This elegant apartment ups the style ante with designs inspired by some of France's top fashion brands
Who: A bachelor and his two dogs
Home: A two-bedroom condominium apartment at Newton Circus
From the moment you step through the front door, the influence of French luxury is unmistakable. Homeowner Kian Liew's elegant yet masculine style is striking.
Exquisite wooden panelling on the walls, sumptuous Hermes-inspired carpets, bespoke furniture and custom-made interiors are the order of the day.
Kian travels a lot as the head of global interior design for a leading international luxury hotel chain. Paris is a regular destination for him, and he takes many of his style cues from this iconic city.
His love of French fashion brands - in particular, Hermes and Louis Vuitton - is evident throughout the apartment.
How did you transform the space?
The apartment was only six years old, but I completely gutted it when I bought it. This included knocking out a wall in the kitchen, removing all the lintels, dropping the ceiling, repainting, installing new lighting and flooring, and remodelling the bathrooms.
What was your decorating goal?
I like playing with layers and textures. I also like playing with tones and then accenting with spots of colour - such as the red sculpture on the bookshelf, Made In China by Sui Jianguo. I like timeless looks, and I'm drawn to all things masculine. I want my interior style to still be relevant in five years' time.

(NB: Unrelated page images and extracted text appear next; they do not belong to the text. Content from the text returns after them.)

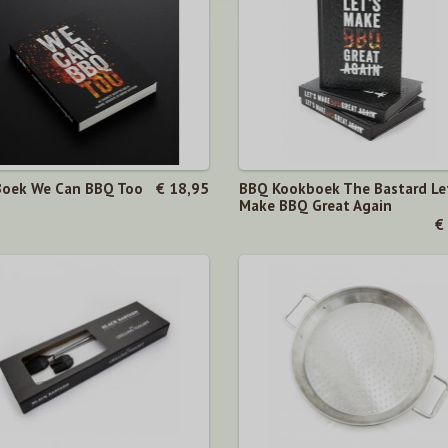
oek We Can BBQ Too
€ 18,95
BBQ Kookboek The Bastard Le
Make BBQ Great Again
€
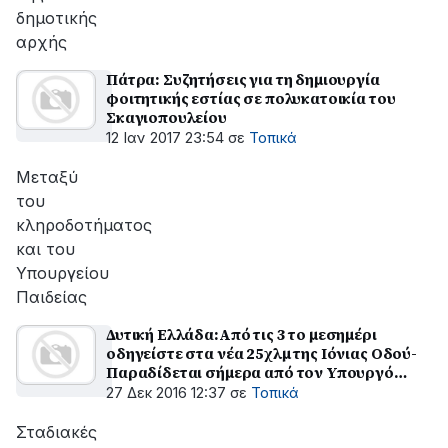
δημοτικής
αρχής
Πάτρα: Συζητήσεις για τη δημιουργία
φοιτητικής εστίας σε πολυκατοικία του
Σκαγιοπουλείου
12 Ιαν 2017 23:54
σε
Τοπικά
Μεταξύ
του
κληροδοτήματος
και του
Υπουργείου
Παιδείας
Δυτική Ελλάδα:Από τις 3 το μεσημέρι
οδηγείστε στα νέα 25χλμ της Ιόνιας Οδού-
Παραδίδεται σήμερα από τον Υπουργό
Υποδομών το τμήμα από Κουβαρά μέχρι
27 Δεκ 2016 12:37
σε
Τοπικά
Αμφιλοχία
Σταδιακές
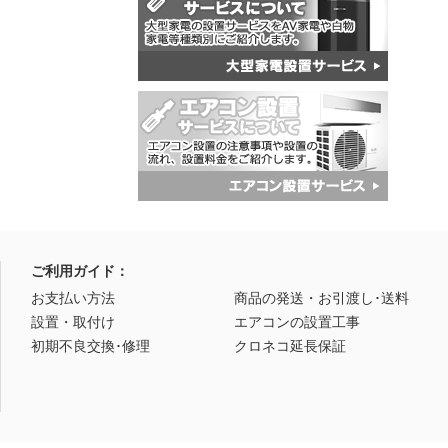
ご利用ガイド：
お支払い方法
商品の発送・お引渡し･送料
設置・取付け
エアコンの設置工事
初期不良交換･修理
クロネコ延長保証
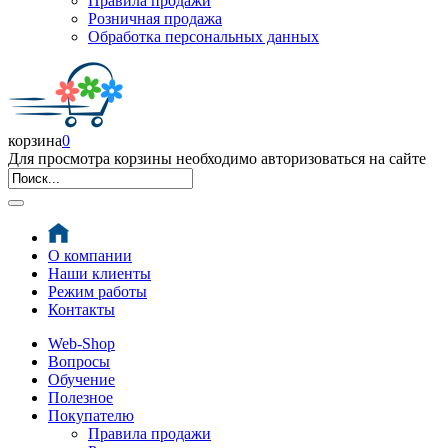
Правила продажи
Розничная продажа
Обработка персональных данных
корзина
0
Для просмотра корзины необходимо авторизоваться на сайте
О компании
Наши клиенты
Режим работы
Контакты
Web-Shop
Вопросы
Обучение
Полезное
Покупателю
Правила продажи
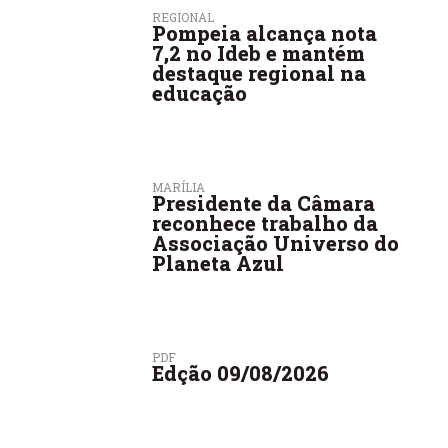
REGIONAL
Pompeia alcança nota
7,2 no Ideb e mantém
destaque regional na
educação
MARÍLIA
Presidente da Câmara
reconhece trabalho da
Associação Universo do
Planeta Azul
PDF
Edção 09/08/2026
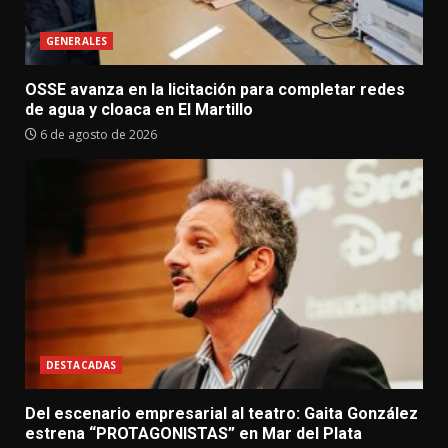
GENERALES
OSSE avanza en la licitación para completar redes
de agua y cloaca en El Martillo
6 de agosto de 2026
DESTACADAS
Del escenario empresarial al teatro: Gaita González
estrena “PROTAGONISTAS” en Mar del Plata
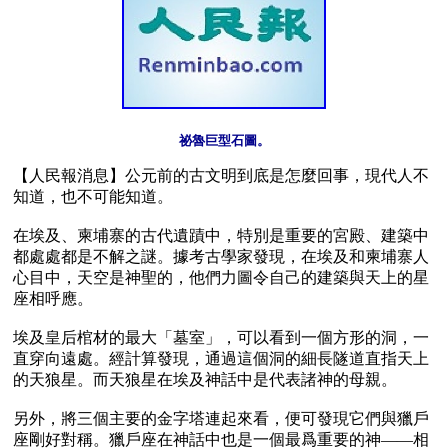
【人民報消息】公元前的古文明到底是怎麼回事，現代人不
知道，也不可能知道。

在埃及、柬埔寨的古代遺蹟中，特別是重要的宮殿、建築中
都處處都是不解之謎。據考古學家發現，在埃及和柬埔寨人
心目中，天空是神聖的，他們力圖令自己的建築與天上的星
座相呼應。

埃及皇后棺材的最大「墓室」，可以看到一個方形的洞，一
直穿向遠處。經計算發現，通過這個洞的細長隧道直指天上
的天狼星。而天狼星在埃及神話中是代表諸神的母親。

另外，將三個主要的金字塔連起來看，便可發現它們與獵戶
座剛好對稱。獵戶座在神話中也是一個最爲重要的神——相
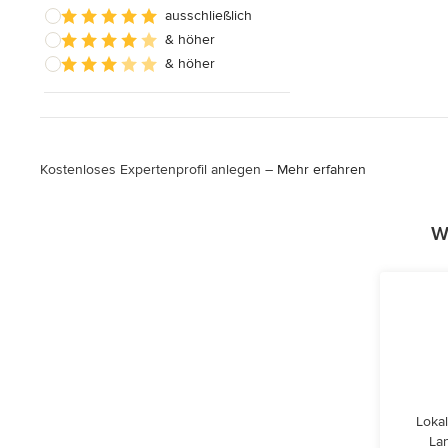
ausschließlich
& höher
& höher
Kostenloses Expertenprofil anlegen –
Mehr erfahren
W
Lokal
Lan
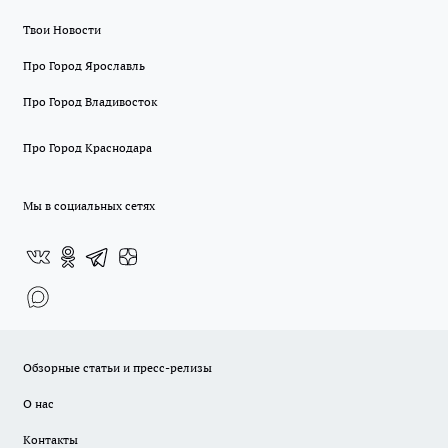
Твои Новости
Про Город Ярославль
Про Город Владивосток
Про Город Краснодара
Мы в социальных сетях
Обзорные статьи и пресс-релизы
О нас
Контакты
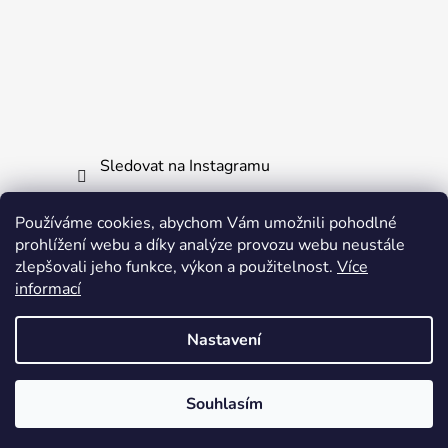
Sledovat na Instagramu
Používáme cookies, abychom Vám umožnili pohodlné
Informace pro vás
prohlížení webu a díky analýze provozu webu neustále
zlepšovali jeho funkce, výkon a použitelnost.
Více
Obchodní podmínky
informací
Ochrana osobních údajů
Nastavení
Vytvořil Shoptet
Souhlasím
Copyright 2026
WheelsToys.cz
. Všechna práva
vyhrazena.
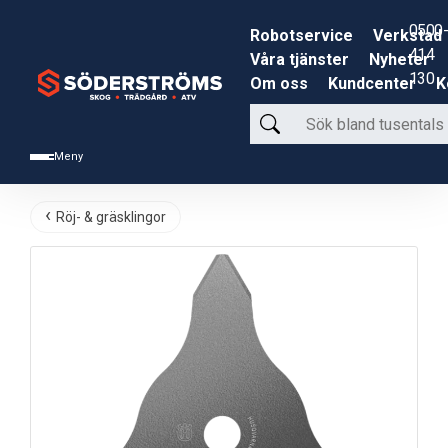
0500-
Robotservice
Verkstad
414
Våra tjänster
Nyheter
130
Om oss
Kundcenter
K
Sök
bland
Meny
tusentals
produkter
Röj- & gräsklingor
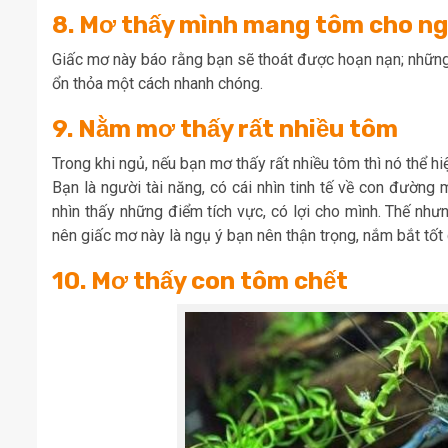
8. Mơ thấy mình mang tôm cho n
Giấc mơ này báo rằng bạn sẽ thoát được hoạn nạn; những
ổn thỏa một cách nhanh chóng.
9. Nằm mơ thấy rất nhiều tôm
Trong khi ngủ, nếu bạn mơ thấy rất nhiều tôm thì nó thể h
Bạn là người tài năng, có cái nhìn tinh tế về con đường
nhìn thấy những điểm tích vực, có lợi cho mình. Thế nhưn
nên giấc mơ này là ngụ ý bạn nên thận trọng, nắm bắt tốt 
10. Mơ thấy con tôm chết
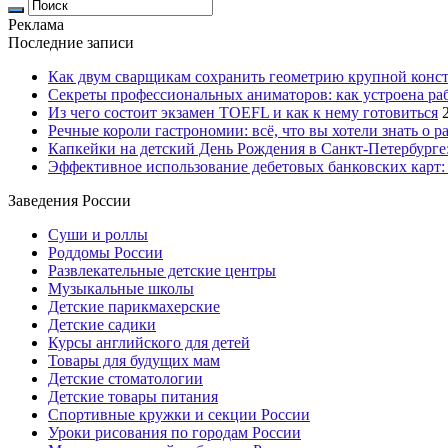
Реклама
Последние записи
Как двум сварщикам сохранить геометрию крупной конс
Секреты профессиональных аниматоров: как устроена ра
Из чего состоит экзамен TOEFL и как к нему готовиться
Речные короли гастрономии: всё, что вы хотели знать о р
Капкейки на детский День Рождения в Санкт-Петербурге: 
Эффективное использование дебетовых банковских карт:
Заведения России
Суши и роллы
Роддомы России
Развлекательные детские центры
Музыкальные школы
Детские парикмахерские
Детские садики
Курсы английского для детей
Товары для будущих мам
Детские стоматологии
Детские товары питания
Спортивные кружки и секции России
Уроки рисования по городам России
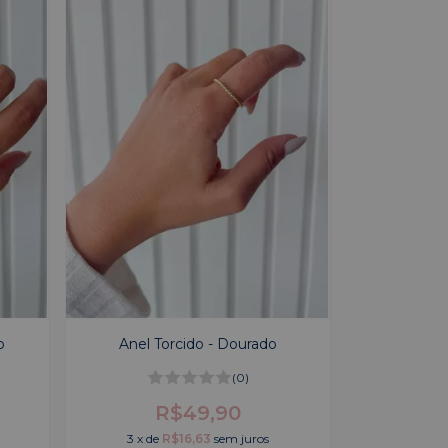
o
Anel Torcido - Dourado
(0)
R$49,90
3
x
de
R$16,63
sem juros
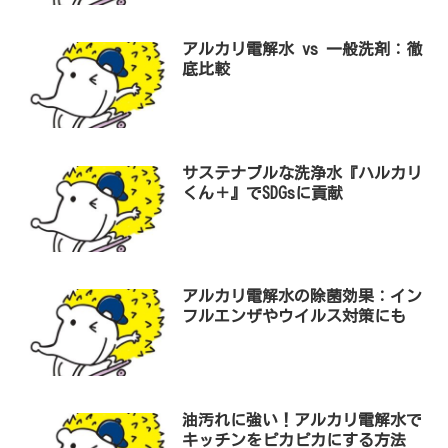
アルカリ電解水 vs 一般洗剤：徹
底比較
サステナブルな洗浄水『ハルカリ
くん＋』でSDGsに貢献
アルカリ電解水の除菌効果：イン
フルエンザやウイルス対策にも
油汚れに強い！アルカリ電解水で
キッチンをピカピカにする方法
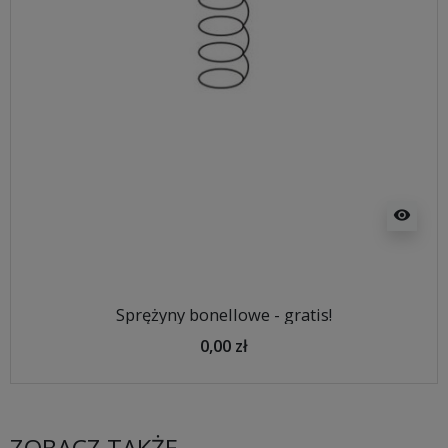
visibility
Sprężyny bonellowe - gratis!
0,00 zł
ZOBACZ TAKŻE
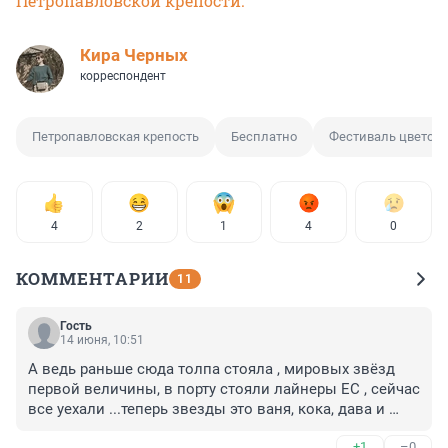
Петропавловской крепости.
Кира Черных
корреспондент
Петропавловская крепость
Бесплатно
Фестиваль цветов
4
2
1
4
0
КОММЕНТАРИИ
11
Гость
14 июня, 10:51
А ведь раньше сюда толпа стояла , мировых звёзд 
первой величины, в порту стояли лайнеры ЕС , сейчас 
все уехали ...теперь звезды это ваня, кока, дава и 
пластмассовая крайнбери.
+1
–0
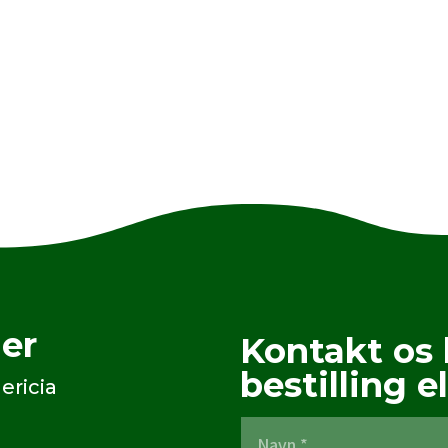
er
Kontakt os 
bestilling el
ericia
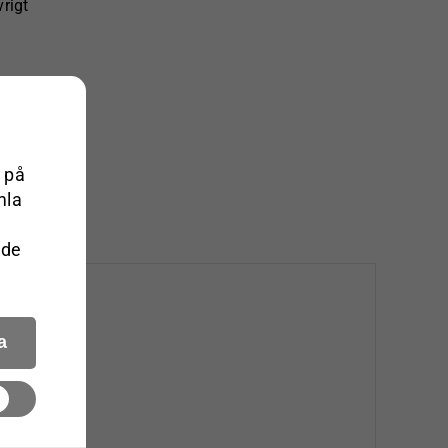
rigt
 på
mla
 de
a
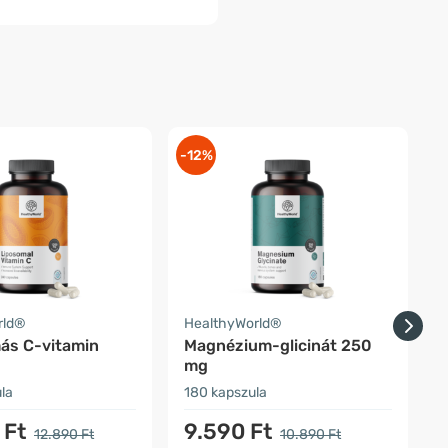
-12%
-
rld®
HealthyWorld®
O
ás C-vitamin
Magnézium-glicinát 250
mg
la
180 kapszula
1
 Ft
9.590 Ft
12.890 Ft
10.890 Ft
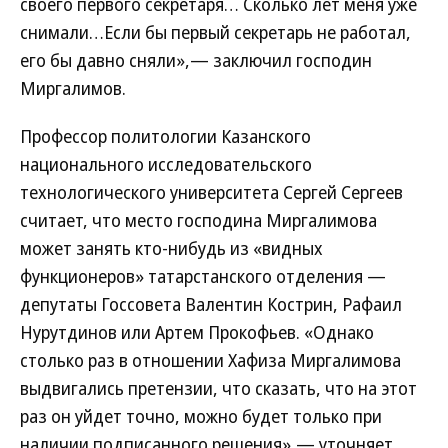
своего первого секретаря… Сколько лет меня уже
снимали…Если бы первый секретарь не работал,
его бы давно сняли»,— заключил господин
Миргалимов.
Профессор политологии Казанского
национального исследовательского
технологического университета Сергей Сергеев
считает, что место господина Миргалимова
может занять кто-нибудь из «видных
функционеров» татарстанского отделения —
депутаты Госсовета Валентин Кострин, Рафаил
Нурутдинов или Артем Прокофьев. «Однако
столько раз в отношении Хафиза Миргалимова
выдвигались претензии, что сказать, что на этот
раз он уйдет точно, можно будет только при
наличии подписанного решения»,— уточняет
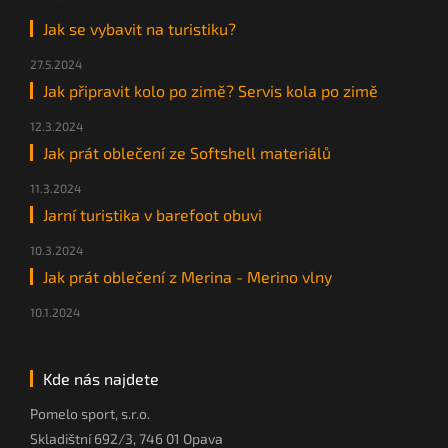
Jak se vybavit na turistiku?
27.5.2024
Jak připravit kolo po zimě? Servis kola po zimě
12.3.2024
Jak prát oblečení ze Softshell materiálů
11.3.2024
Jarní turistika v barefoot obuvi
10.3.2024
Jak prát oblečení z Merina - Merino vlny
10.1.2024
Kde nás najdete
Pomelo sport, s.r.o.
Skladištní 692/3, 746 01 Opava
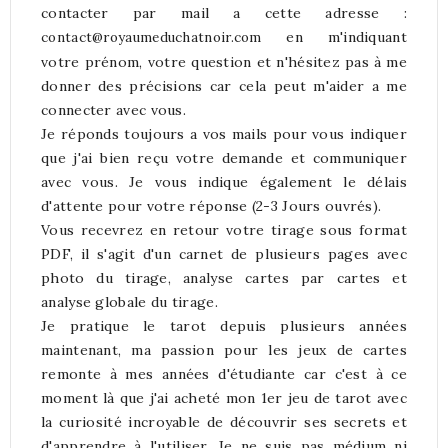
contacter par mail a cette adresse :
en m'indiquant
contact@royaumeduchatnoir.com
votre prénom, votre question et n'hésitez pas à me
donner des précisions car cela peut m'aider a me
connecter avec vous.
Je réponds toujours a vos mails pour vous indiquer
que j'ai bien reçu votre demande et communiquer
avec vous. Je vous indique également le délais
d'attente pour votre réponse (2-3 Jours ouvrés).
Vous recevrez en retour votre tirage sous format
PDF, il s'agit d'un carnet de plusieurs pages avec
photo du tirage, analyse cartes par cartes et
analyse globale du tirage.
Je pratique le tarot depuis plusieurs années
maintenant, ma passion pour les jeux de cartes
remonte à mes années d'étudiante car c'est à ce
moment là que j'ai acheté mon 1er jeu de tarot avec
la curiosité incroyable de découvrir ses secrets et
d'apprendre à l'utiliser. Je ne suis pas médium ni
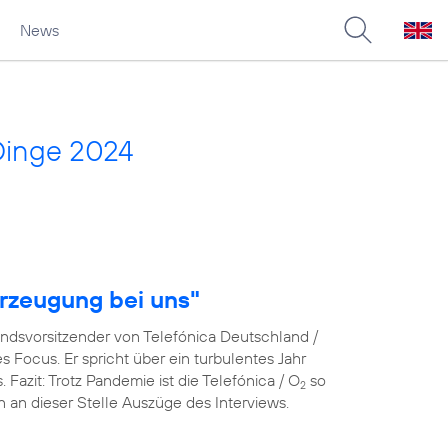
News
Dinge 2024
rzeugung bei uns"
andsvorsitzender von Telefónica Deutschland /
Focus. Er spricht über ein turbulentes Jahr
azit: Trotz Pandemie ist die Telefónica / O
so
2
en an dieser Stelle Auszüge des Interviews.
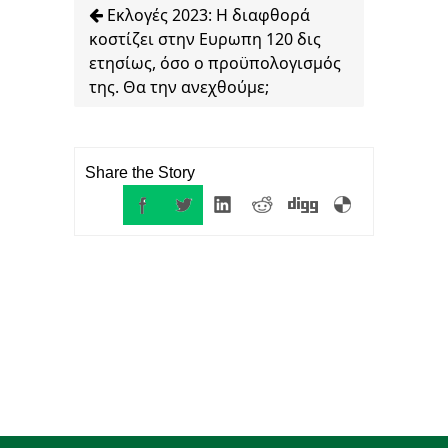
Εκλογές 2023: Η διαφθορά
κοστίζει στην Ευρωπη 120 δις
ετησίως, όσο ο προϋπολογισμός
της. Θα την ανεχθούμε;
Share the Story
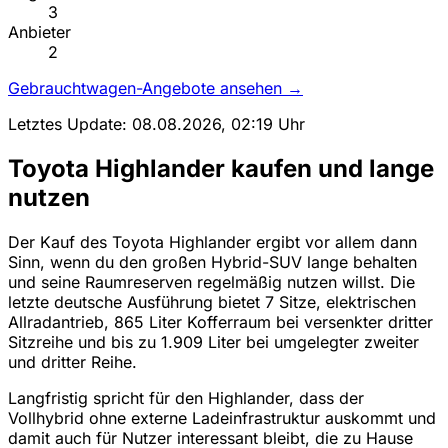
3
Anbieter
2
Gebrauchtwagen-Angebote ansehen →
Letztes Update: 08.08.2026, 02:19 Uhr
Toyota Highlander kaufen und lange
nutzen
Der Kauf des Toyota Highlander ergibt vor allem dann
Sinn, wenn du den großen Hybrid-SUV lange behalten
und seine Raumreserven regelmäßig nutzen willst. Die
letzte deutsche Ausführung bietet 7 Sitze, elektrischen
Allradantrieb, 865 Liter Kofferraum bei versenkter dritter
Sitzreihe und bis zu 1.909 Liter bei umgelegter zweiter
und dritter Reihe.
Langfristig spricht für den Highlander, dass der
Vollhybrid ohne externe Ladeinfrastruktur auskommt und
damit auch für Nutzer interessant bleibt, die zu Hause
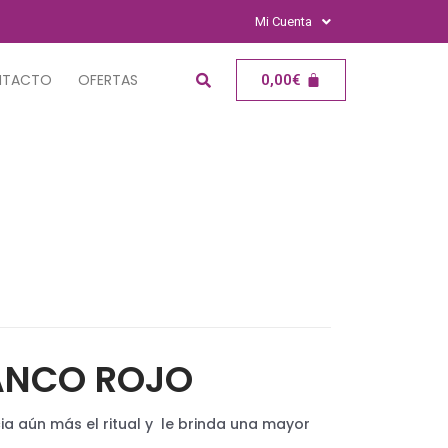
Mi Cuenta
NTACTO
OFERTAS
0,00
€
ANCO ROJO
a aún más el ritual y le brinda una mayor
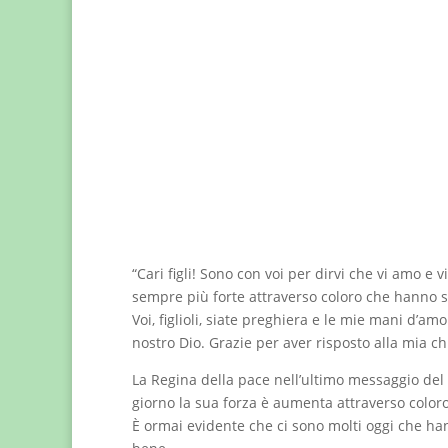
“Cari figli! Sono con voi per dirvi che vi amo e 
sempre più forte attraverso coloro che hanno sc
Voi, figlioli, siate preghiera e le mie mani d’am
nostro Dio. Grazie per aver risposto alla mia ch
La Regina della pace nell’ultimo messaggio del 2
giorno la sua forza è aumenta attraverso coloro
È ormai evidente che ci sono molti oggi che han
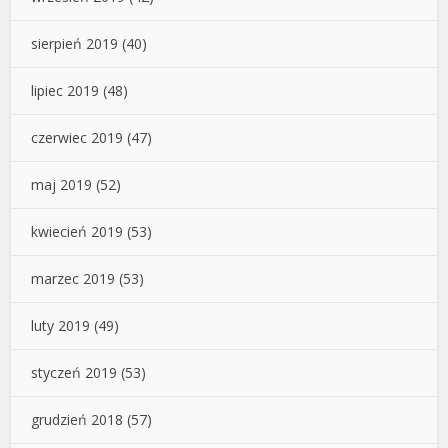
sierpień 2019
(40)
lipiec 2019
(48)
czerwiec 2019
(47)
maj 2019
(52)
kwiecień 2019
(53)
marzec 2019
(53)
luty 2019
(49)
styczeń 2019
(53)
grudzień 2018
(57)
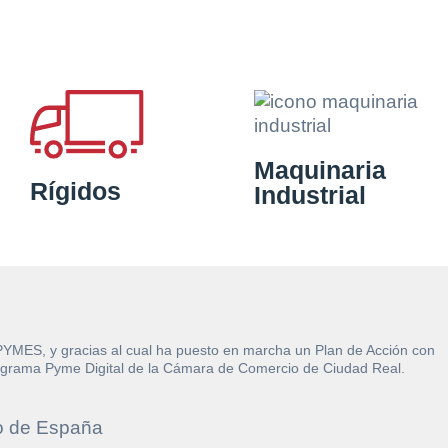
Maquinaria
Rígidos
Industrial
 PYMES, y gracias al cual ha puesto en marcha un Plan de Acción con
l Programa Pyme Digital de la Cámara de Comercio de Ciudad Real.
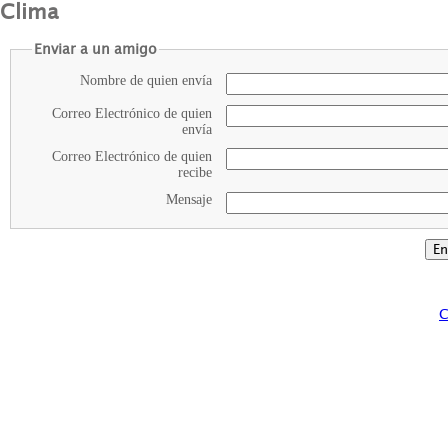
Clima
Enviar a un amigo
Nombre de quien envía
Correo Electrónico de quien
envía
Correo Electrónico de quien
recibe
Mensaje
C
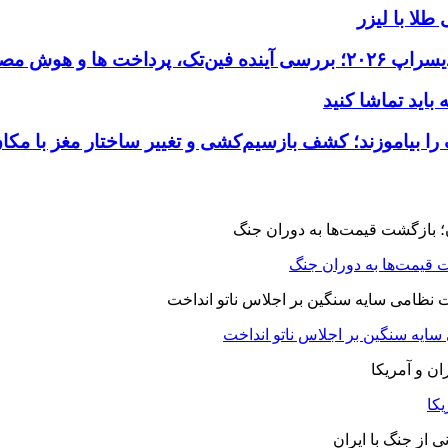
طلا با لیزر
 قیمت‌ها به دوران جنگ
 سایه سنگین بر اجلاس ناتو انداخت
یکا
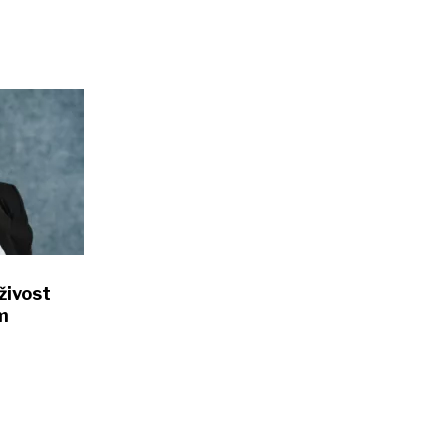
živost
m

What was your inspiration behind the colour scheme?
I wanted a wooden box - hence the wood-effect panelling throughout the apartment. Even the wooden outdoor fan in the main balcony ties in with this. The design is clean, with a play on lines and planes, layered with the hues of linen, walnut, taupe, black and brown. I have two Miniature Schnauzsers - Steffi and Chester - and even they match my colour scheme!
How do you utilise your space?
I just love being home. I travel a lot for work, which means that when I am home, I just want to spend time here. I enjoy cooking and entertaining friends at home, so I designed it around the open-concept kitchen, which helps anchor the design of the space.
One thing I really wanted was a dining table. The solution to having one in the space I had was to extend the kitchen countertop into a table. The fact that it is glossy and lower than the kitchen counter, which is matte, allows for a visual differentiation between the spaces.
How did you choose the interior finishings?
Materials were selected to suit my lifestyle, and for easy maintenance. Having a seamless visual flow from room to room was also important. For example, in the kitchen, the walls andcabinetry are all done in acrylic laminate. I chose this material because it doesn't have any joins, which gives the space a smooth finish and visual fluidity.
What do you think makes your apartment unique?
From top to bottom, the whole apartment is essentially custommade. An example is the three rugs (in the living space and two bedrooms), which are all designs of Hermes wallpapers that I had made into rugs.
I also collect art, and the pieces are significant elements of my decor style. It's all unique, such as one of the artworks in the bedroom which is, in fact, a Louis Vuitton scarf that I had framed. But I didn't want the art to 'jump out'.
Whereas some pieces, such as the wall installation in the living area - Pollock by David Kracov - catch the eye immediately, some of the pieces aren't noticed straightaway, but as you spend time in the space, you'll identify them - like two of my sculptures, Dog Parade by Mariana Fernandes (the pitbull sculpture by the sofa) and Pangolin by Gilles Caffier (the vase on the kitchen island).